Следовало быть объективным: у Дара не хватит сил убить Дохерти. А если вдруг хватит, то никому не станет лучше. Напротив, будет красная волна, от границы до границы. Так стоит ли оно того?
Разве что ради кошек.
Но они же бросили.
Старый шатер. Кольцо охраны. Знамя.
Сегодня без зрителей: любое развлечение приедается, а уж то, которое годами длится, так и вовсе не развлечение. Тоска… оказывается, когда ненависть уходит, мир становится безвкусным.
– Ты что задумал? – Сержант почуял неладное.
– Я просто понять хочу, почему все так?
– Как?
– Не знаю.
Плохо…
Мучительно, как будто Дар только что лишился чего-то важного и теперь изнутри распадается. Он видел подобное, когда кости гниют, а мышцы вроде держатся. И человек орет от боли, но даже маковый отвар не способен ее ослабить.
Об этом он думает, принимая удары. Сегодня, как вчера… и завтра. И потом тоже.
Зачем тогда?
До повозки дока Дар добирается сам, и от мака отказывается, а док сует и сует, уговаривает.

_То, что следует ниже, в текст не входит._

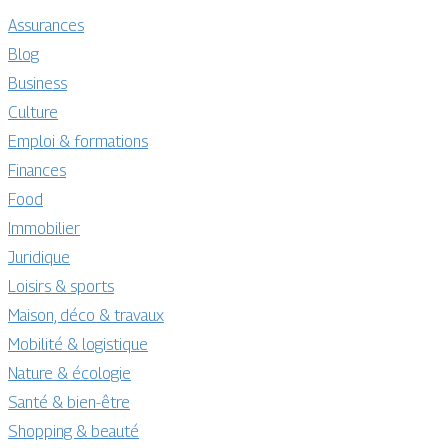
Assurances
Blog
Business
Culture
Emploi & formations
Finances
Food
Immobilier
Juridique
Loisirs & sports
Maison, déco & travaux
Mobilité & logistique
Nature & écologie
Santé & bien-être
Shopping & beauté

Нет, это не док, руки другие, смуглые и с царапинами, вечно она куда-то влезет…
– Выпей, пожалуйста, легче станет.
Нельзя. И не станет.
Он лежит на берегу у костра, и жарко очень. Сдирает одеяло, пытаясь высвободиться.
– Вода, это только вода. – Меррон помогает напиться. А вода вкусная до безумия. – Тихо, Дар. Я никуда не ухожу. Я здесь. С тобой…
…а там никого не было. Палатка. Или повозка. Запах всегда один и тот же: травяно-химический. Ноющая боль во всем теле. Жажда. И голод.
Регенерация требует энергии. Еды хватает. Но в этот раз Дар отказывается. Он отворачивается к стене и лежит, пытаясь понять, почему же все именно так, как есть. Приходит док. Потом Сержант. Еще кто-то. Говорят. Уговаривают.
Чего ради?
Постепенно голод отступает. Зато спать хочется почти все время. И Дар спит. Долго… дольше, чем когда бы то ни было. Сны тоже пустые, но в них легче.
Будят. Грубо. Пинком. Плевать.
За шкирку выволакивают из палатки, наверное, все-таки убьют. Хорошо бы. Глаза у Дохерти не рыжие – красные, как уголь, но Дар может смотреть в них, не испытывая больше ни ненависти, ни желания убивать.
– Перегорел, значит. Ну и хорошо. Не все ж тебе под волной ходить.
Вот когда в голову лезут, это мерзко. Дохерти не дает себе труд скрывать свое присутствие, напротив, всегда действует грубо, точно подчеркивая этим собственную силу.
– А вот сдохнуть зря решил. Зацепиться не за что?
Перебирает воспоминания, какие-то размытые, словно чужие. В них нет ничего, чего бы Дару было жаль отдать. Отпускает не сразу, но все-таки отпускает.
– Ясно. С людьми ты не ладишь. С лошадью попробуй. Но смотри, бросишь – обоих удавлю.
Себя Дару было не жаль, а вот лошадь… он никогда не видел таких красивых, чтобы хрупкая, словно из снега вылепленная. Не поверил даже, что настоящая. Живая. Брала хлеб с руки осторожно, обнюхивала волосы, касалась мягкими губами волос, дышала, согревая собственным теплом.
Вздыхала тихонечко.
И смотрела так, будто знала про Дара то, что никто больше не знает.
Он провел рядом с ней ночь, прижимаясь к горячему боку. И вторую… и уже потом, позже, рассказывал ей обо всем. Не жаловался, просто говорил.
С кем-то надо было.
Не смеялись. И желающих отнять не было. Дар не отдал бы: свое отдавать нельзя.
Снежинка принадлежит ему. Она осталась в Ласточкином гнезде, но это лишь потому, что здесь слишком опасно. За Снежинкой присмотрят. А когда Дар найдет место, в котором сможет жить, вернут.
Ему такое место нужно, даже не для самого – для Снежинки и Меррон. Ее Дар точно не отпустит. И не позволит уйти. Это нечестно. Неправильно. Но иначе он просто сдохнет.